The woman fell pregnant and gave birth to a son after being raped in 1965 and, after spending decades coming to terms with what happened, found the courage to notify the police in 2013.
CICA refused to pay compensation because the incident wasn’t reported within two years of the rape occurring.
Kim said: “One can only imagine the courage it took this woman to report her abuser after suffering in silence for all these years – only to then feel helpless again because of red-tape.
“It is in cases like this where independent legal advice from experienced solicitors can make all the difference.”
The legal challenge
When the attack happened, our client (known as MM) lived in a small religious community where rape victims were often blamed and stigmatised. As she also gave birth to a child outside of marriage she felt even more like a shamed outcast. MM remained at home but felt cut off socially for years which only worsened her deep psychological and emotional trauma.

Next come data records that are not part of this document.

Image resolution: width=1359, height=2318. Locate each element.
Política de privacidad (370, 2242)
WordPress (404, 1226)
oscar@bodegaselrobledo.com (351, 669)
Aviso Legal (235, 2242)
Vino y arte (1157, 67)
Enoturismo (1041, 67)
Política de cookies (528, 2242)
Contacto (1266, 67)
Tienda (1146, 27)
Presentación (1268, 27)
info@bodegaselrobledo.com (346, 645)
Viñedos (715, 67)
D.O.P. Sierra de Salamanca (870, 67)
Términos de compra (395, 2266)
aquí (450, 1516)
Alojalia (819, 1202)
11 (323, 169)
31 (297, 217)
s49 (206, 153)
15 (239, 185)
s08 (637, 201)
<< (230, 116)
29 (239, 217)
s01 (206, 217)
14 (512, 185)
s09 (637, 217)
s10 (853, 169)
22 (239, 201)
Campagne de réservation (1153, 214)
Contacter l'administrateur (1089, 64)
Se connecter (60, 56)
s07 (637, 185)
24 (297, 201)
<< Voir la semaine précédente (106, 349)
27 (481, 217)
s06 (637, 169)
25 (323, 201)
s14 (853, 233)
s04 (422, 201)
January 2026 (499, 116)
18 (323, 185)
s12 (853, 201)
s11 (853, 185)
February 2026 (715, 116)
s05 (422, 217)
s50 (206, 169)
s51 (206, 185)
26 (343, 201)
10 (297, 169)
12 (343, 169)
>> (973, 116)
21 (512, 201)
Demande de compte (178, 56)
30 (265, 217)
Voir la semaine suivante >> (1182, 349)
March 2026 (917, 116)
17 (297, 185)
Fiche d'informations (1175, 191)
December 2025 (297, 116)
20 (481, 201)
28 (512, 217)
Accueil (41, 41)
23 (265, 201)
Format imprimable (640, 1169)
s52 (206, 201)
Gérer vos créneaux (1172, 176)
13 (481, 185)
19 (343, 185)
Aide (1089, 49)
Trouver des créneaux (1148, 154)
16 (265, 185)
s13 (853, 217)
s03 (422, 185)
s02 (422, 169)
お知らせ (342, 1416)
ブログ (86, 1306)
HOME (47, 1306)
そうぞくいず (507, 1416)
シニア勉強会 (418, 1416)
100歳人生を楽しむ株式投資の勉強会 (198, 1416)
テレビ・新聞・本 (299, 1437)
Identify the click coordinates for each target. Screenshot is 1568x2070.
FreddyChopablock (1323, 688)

Over the years MM forged a life for herself by securing a job, a university degree after studying part-time and even went on to marry and have two more children. It wasn’t until reporting the incident to the police and speaking with a support charity that MM realised she could make a claim for compensation.
CICA is a government body which provides compensation for innocent victims of violent crime. Its rules state that victims need to have already reported the incident to the police and make their application within two years of the incident – however a claims officer may extend this time frame if they agree there were exceptional circumstances which caused a delay.
However CICA refused to pay – it said there were no exceptional circumstances for MM to make a late claim and the life she later made for herself suggested she wasn’t seriously traumatised. This refusal was appealed but again refused.
A second appeal was made to the Criminal Injuries Compensation Tribunal but despite finding MM to be credible and reliable, it also rejected her application.
A third appeal was then made at an appeal court called the First Tier Tribunal (FTT) but this was also rejected as it agreed with CICA’s reasons for rejecting the claim.
Despite the failed appeals, Digby Brown continued to campaign on behalf of MM – so our solicitors brought the case before a judge at a special hearing called a Judicial Review at the Court of Session in Edinburgh.
We argued that both CICA and the FTT refusals were wrong on the grounds that our client DID have exceptional circumstances that caused a delay in her application: MM had no prior knowledge of the CICA scheme; MM’s social circumstances at the time of the rape and lack of support led to the delay in reporting to the police (the silence of the victim is often an inherent feature of rape); and MM suffered deep emotional and psychological trauma.
After hearing our evidence, and evidence from CICA, the judge agreed the FTT should reconsider MM’s appeal.
The successful Judicial Review means the door has now been opened for MM to overturn CICA’s refusal to pay her compensation.
This result shows the importance in seeking independent legal advice from expert, compassionate and persistent solicitors. At Digby Brown, we hope this result means other historic abuse victims may be granted the chance to overturn CICA claims that were originally rejected.